New cold virus linked with childhood asthma
A study by researchers at the Monroe Carell Jr. Children's Hospital at Vanderbilt implicates a new virus in an old, but growing problem: childhood asthma.
Lead author Kathryn Miller, M.D., and colleagues surveyed young children hospitalized for respiratory illness and fever over two years and two geographic locations.
The study, published online this month by the Journal of Allergy and Clinical Immunology, documented a newly described group of rhinoviruses called HRV-C and found it accounted for almost half of rhinovirus-related asthma.
Miller said these findings may help explain the annual “September spike” in pediatric asthma hospitalizations.

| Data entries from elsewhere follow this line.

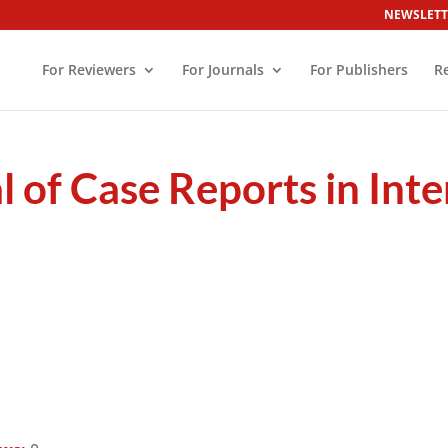
NEWSLETT
For Reviewers
For Journals
For Publishers
R
 of Case Reports in Int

“HRV-C was associated with wheezing, and we saw it distinctly in the fall. That held true in both years. This study begs the question of whether HRV-C explains the fall spike in asthma,” said Miller.
The study took place from 2001 to 2003 with children age 5 or younger, hospitalized in either Davidson County, Tenn., or Monroe County, N.Y.
The children were swabbed, and the viruses in the samples were DNA-tested to determine the presence of rhinoviruses. About a quarter of the children had rhinoviruses, but two types, HRV-A and the previously undescribed HRV- C, were the most common.
“While this virus has not been described in years past, we believe it has been around for a long time because of its prevalence in this study and other studies in Jordan, Hong Kong and Australia,” said Miller.
HRV-C has been difficult to find in the past because no one has been able to culture the virus. The Vanderbilt researchers found it using a form of DNA testing called Real-Time Reverse Transcription-Polymerase Chain Reaction (RT-PCR).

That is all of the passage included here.